**Task goal**
Reproduce the entries exactly, beginning with the line containing "SEDE ELECTRÓNICA" and ending with their last line, both included.

**Task input**
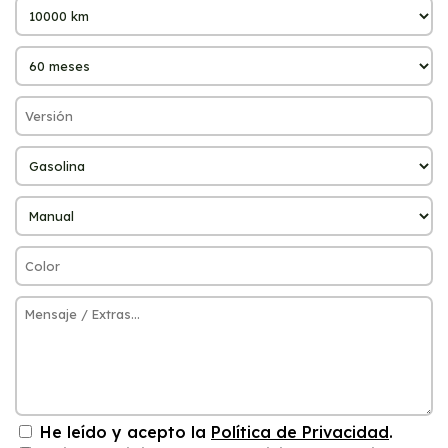
He leído y acepto la
Política de Privacidad
.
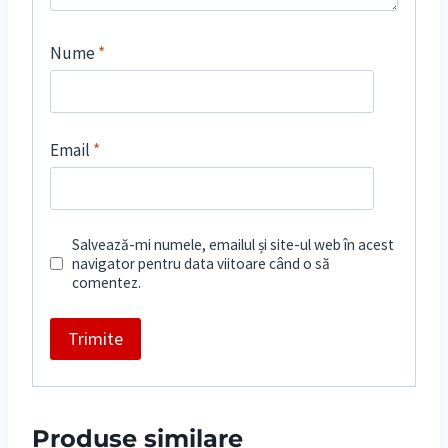
Nume
*
Email
*
Salvează-mi numele, emailul și site-ul web în acest
navigator pentru data viitoare când o să
comentez.
Produse similare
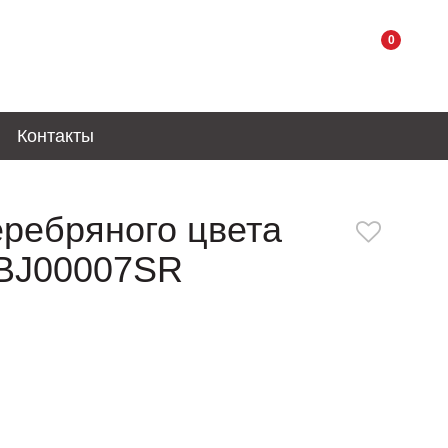
0
Контакты
еребряного цвета
BJ00007SR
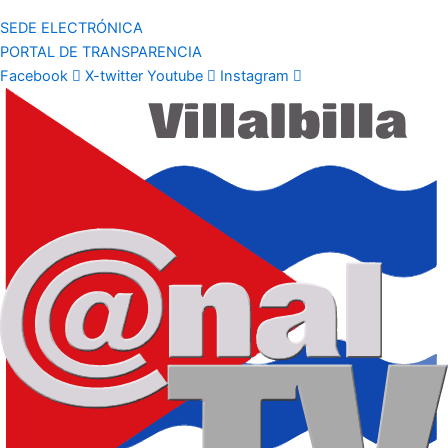
SEDE ELECTRÓNICA
PORTAL DE TRANSPARENCIA
Facebook
X-twitter
Youtube
Instagram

**Task result**
SEDE ELECTRÓNICA
PORTAL DE TRANSPARENCIA
Facebook
X-twitter
Youtube
Instagram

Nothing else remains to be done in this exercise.